Dividendes, la fête se poursuit
Après les chiffres sidérants des profits réalisés par les grandes entreprises en 2021 et de versements de dividendes qui les ont accompagnés, de nouvelles données montrent que pour les actionnaires, la fête continue. En glissement annuel, les dividendes mondiaux ont ainsi augmenté de 26 % au cours du deuxième trimestre. Cette hausse, révélée par le cabinet Janus Henderson, a conduit ce dernier à relever ses prévisions de versements de dividendes mondiaux pour 2021 de 1360 à 1390 milliards de dollars. Selon ses données, 84 % des entreprises ont majoré leurs dividendes ou les ont maintenus stables par rapport au deuxième trimestre 2020. Par ailleurs, le cabinet précise qu’au cours du deuxième trimestre, « traditionnellement le plus important pour les dividendes européens », les versements de dividendes constatés au Royaume-Uni et en Europe ont augmenté respectivement de 60,9 % et de 66,4 %.

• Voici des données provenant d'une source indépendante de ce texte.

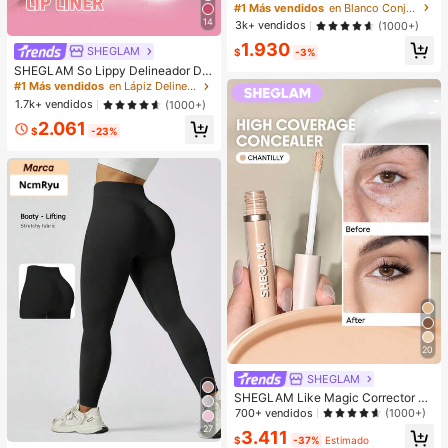
gantes y minimalistas con perlas fal
#1 Más vendidos
en Blanco Conjuntos de Aretes para Mujeres
sas para uso diario, bodas y fiestas
14
3k+ vendidos
(1000+)
para mujeres
1.930
SHEGLAM
$
-3%
SHEGLAM So Lippy Delineador De
Labios-But First,Coffee Lip Combo
#1 Más vendidos
en Lápiz Delineador de labios
Marca De Belleza CosméTica Maq
1.7k+ vendidos
(1000+)
uillaje Para Mujeres Y NiñAs
2.061
$
-23%
20
SHEGLAM
SHEGLAM Like Magic Corrector D
e Alta Cobertura 12H-Chantilly Mar
700+ vendidos
(1000+)
ca De Belleza CosméTica Maquillaj
27
3.411
e Para Mujeres Y NiñAs
$
-37%
Estimado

Dans ce festin, la France occupe une place de choix. L’étude précise en effet qu’un nouveau record de dividendes vient d’y être battu avec, pour le deuxième trimestre, 44,3 milliards d’euros versés. Les entreprises françaises qui figurent dans le top 20 des plus importants « verseurs » de dividende au cours dudit trimestre sont connues : BNP Paribas (6e), Sanofi (10e), Axa (12e) et LVMH (14e). La France est même « championne d’Europe » des versements de dividendes.
Les analystes sensibles aux thèses néolibérales sont rapidement montés au créneau pour indiquer que cette hausse pourrait ne pas être durable et qu’elle correspond à un rattrapage de l’année 2020. Or, ces chiffres faramineux indiquent surtout que les actionnaires des grandes entreprises ont décidé de « gaver » leurs actionnaires. De fait, ils se paient non pas en rattrapage du passé mais sur l’avenir. Prendre tout ce qu’on peut avant une éventuelle prochaine crise en quelque sorte.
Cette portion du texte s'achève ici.